Yep, she did not maintain any situational awareness after the shooting started and became threat focused as briandg indicated.



As for the lack of situational awareness happening to everyone, I have managed to make more than one firearms instructor mad who claimed to always be in condition yellow, head on a swivel. My favorite was debunking D*** B***** while at a Subway sandwich shop as he was telling two other students about how he had a 6th sense about what was going on around him as I stood behind him making stabbing motions.



You can be assured that when some of these purportedly high speed low drag folks tell you how good they are at maintaining situational awareness all the time that they are flat out lying or are self deceived at how good they are. We all have our comfort zones and we all have problems with fixation. Lack of situational awareness does happen to everyone.

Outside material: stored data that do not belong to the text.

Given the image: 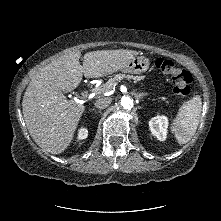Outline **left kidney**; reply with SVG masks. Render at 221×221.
Returning <instances> with one entry per match:
<instances>
[{
	"label": "left kidney",
	"mask_w": 221,
	"mask_h": 221,
	"mask_svg": "<svg viewBox=\"0 0 221 221\" xmlns=\"http://www.w3.org/2000/svg\"><path fill=\"white\" fill-rule=\"evenodd\" d=\"M149 128L151 133L160 141L167 136L168 119L166 116H156L150 119Z\"/></svg>",
	"instance_id": "left-kidney-1"
}]
</instances>
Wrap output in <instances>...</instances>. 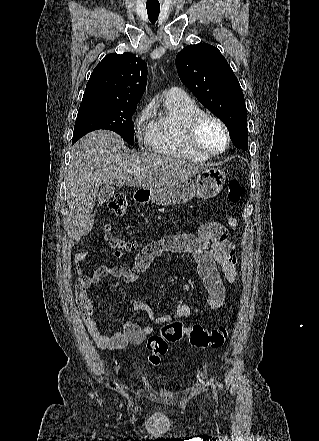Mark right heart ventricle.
<instances>
[{"mask_svg":"<svg viewBox=\"0 0 319 441\" xmlns=\"http://www.w3.org/2000/svg\"><path fill=\"white\" fill-rule=\"evenodd\" d=\"M168 111L154 121L150 150L158 155L174 157L192 162H202L209 157L193 151L186 141L189 120L201 112L198 104L189 97L175 99L167 97Z\"/></svg>","mask_w":319,"mask_h":441,"instance_id":"e07e8e85","label":"right heart ventricle"}]
</instances>
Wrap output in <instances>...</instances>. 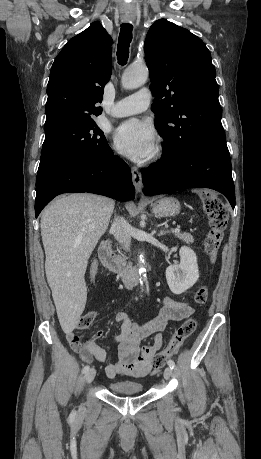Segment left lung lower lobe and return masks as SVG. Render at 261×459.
<instances>
[{
    "mask_svg": "<svg viewBox=\"0 0 261 459\" xmlns=\"http://www.w3.org/2000/svg\"><path fill=\"white\" fill-rule=\"evenodd\" d=\"M144 194H166L187 188H211L235 207V189L226 139L199 143L181 154L163 148L161 159L142 170Z\"/></svg>",
    "mask_w": 261,
    "mask_h": 459,
    "instance_id": "1",
    "label": "left lung lower lobe"
}]
</instances>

What are you talking about? I can see every angle of a room and EVERY conceivable threat in the universe when I enter a room. I would never get distracted by my cell phone, talking to other humans, glancing a bit too much at the super hot college girl with very little clothing on, or the loud sounds coming from some random unknown area. Nope. Could never happen! I have 360 degree field of view around me. I have this flawless technique where when I walk into a room, I just spin rapidly in circles. It works really well. Now I just need to figure out what is wrong with my shoes. They keep messing up my shooting because I keep falling down for some reason. Lol.

But seriously. Yea. Anyone can be distracted at any time. Just takes the right stimulus.

https://youtu.be/Hw88MWoqenQ

I always liked this scene from the Matrix as a good example of that reality.